The entries below need to be transcribed exactly, without their images.

== Segment start ==

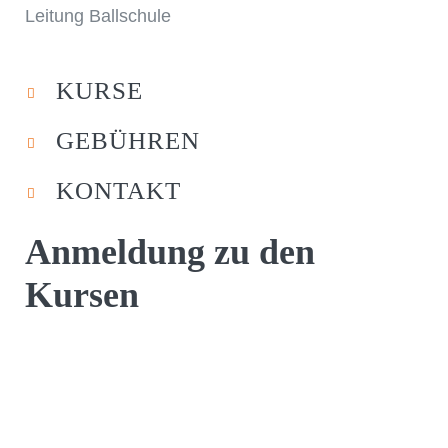
Leitung Ballschule
KURSE
GEBÜHREN
KONTAKT
Anmeldung zu den
Kursen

== Segment end ==

__Written solution__
Leitung Ballschule
KURSE
GEBÜHREN
KONTAKT
Anmeldung zu den
Kursen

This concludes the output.